Name Type Description Default
y npt.ArrayLike

A single list or 1D array or a pandas Series.

required
z npt.ArrayLike

A single list or list of lists or 1D/2D numpy array or pd.Series or pd.DataFrame.

required

Raises:

Type Description
ValueError

If y is not 1d.

ValueError

If z is not 1d or 2d.

ValueError

If y and z have different lengths.

ValueError

If there are <= 2 valid y values.

compute_conditional_dependence(x=None)

Compute conditional dependence coefficient based on

Azadkia and Chatterjee (2021). "A simple measure of conditional dependence", Annals of Statistics

If X is passed, computes T(Y, Z|X) where T is the conditional dependence coefficient. Otherwise, computes T(Y, Z).

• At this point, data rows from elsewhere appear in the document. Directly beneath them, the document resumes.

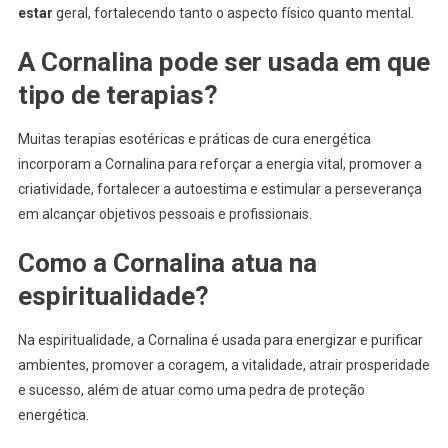
estar
geral, fortalecendo tanto o aspecto físico quanto mental.
A Cornalina pode ser usada em que
tipo de terapias?
Muitas terapias esotéricas e práticas de cura energética
incorporam a Cornalina para reforçar a energia vital, promover a
criatividade, fortalecer a autoestima e estimular a perseverança
em alcançar objetivos pessoais e profissionais.
Como a Cornalina atua na
espiritualidade?
Na espiritualidade, a Cornalina é usada para energizar e purificar
ambientes, promover a coragem, a vitalidade, atrair prosperidade
e sucesso, além de atuar como uma pedra de proteção
energética.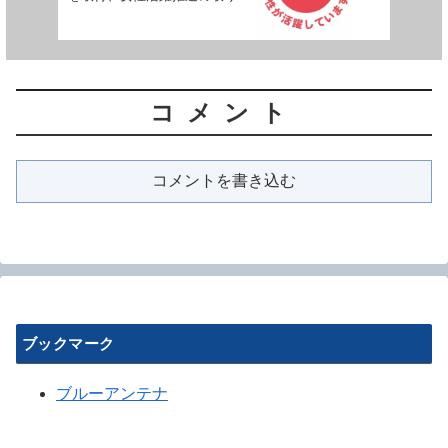
みが評価されました
コメント
コメントを書き込む
ブックマーク
ブルーアンテナ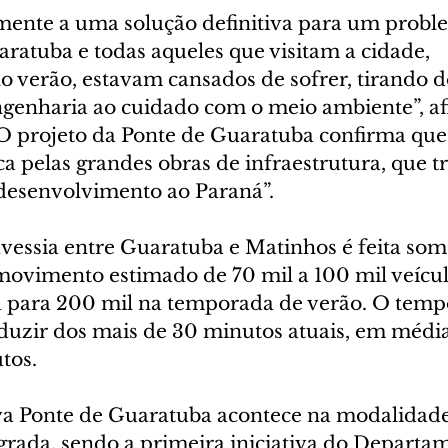
ente a uma solução definitiva para um probl
ratuba e todas aqueles que visitam a cidade, 
o verão, estavam cansados de sofrer, tirando 
engenharia ao cuidado com o meio ambiente”, a
“O projeto da Ponte de Guaratuba confirma que
a pelas grandes obras de infraestrutura, que t
desenvolvimento ao Paraná”.
avessia entre Guaratuba e Matinhos é feita som
movimento estimado de 70 mil a 100 mil veícul
 para 200 mil na temporada de verão. O temp
eduzir dos mais de 30 minutos atuais, em média
tos.
ova Ponte de Guaratuba acontece na modalidade
grada, sendo a primeira iniciativa do Departa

Conditional Dependence Coefficient lies between 0 and 1, and is

0 if Y is completely independent of Z|X
1 if Y is a measurable function of Z|X

Parameters:

Name Type Description Default
x npt.ArrayLike

A single list or list of lists or 1D/2D numpy array or pd.Series or pd.DataFrame.

None

Returns:

Name Type Description
float

Conditional Dependence Coefficient.

Raises:

Type Description
ValueError

If x is passed, and not same number of rows as y.

compute_conditional_dependence_1d(x=None)

Computes conditional dependence of y on each column of z individually.

Use when you want to compute T(Y, Z_j|X) for each column of Z.

Parameters:

Name Type Description Default
x npt.ArrayLike

A single list or list of lists or 1D/2D numpy array or pd.Series or pd.DataFrame.

None

Returns:

Name Type Description
dict

Keys are column names (or indices if x is not a pandas object), and values are conditional dependence coefficients.

Raises:

Type Description
ValueError

If x is passed, and does not have same number of rows as y.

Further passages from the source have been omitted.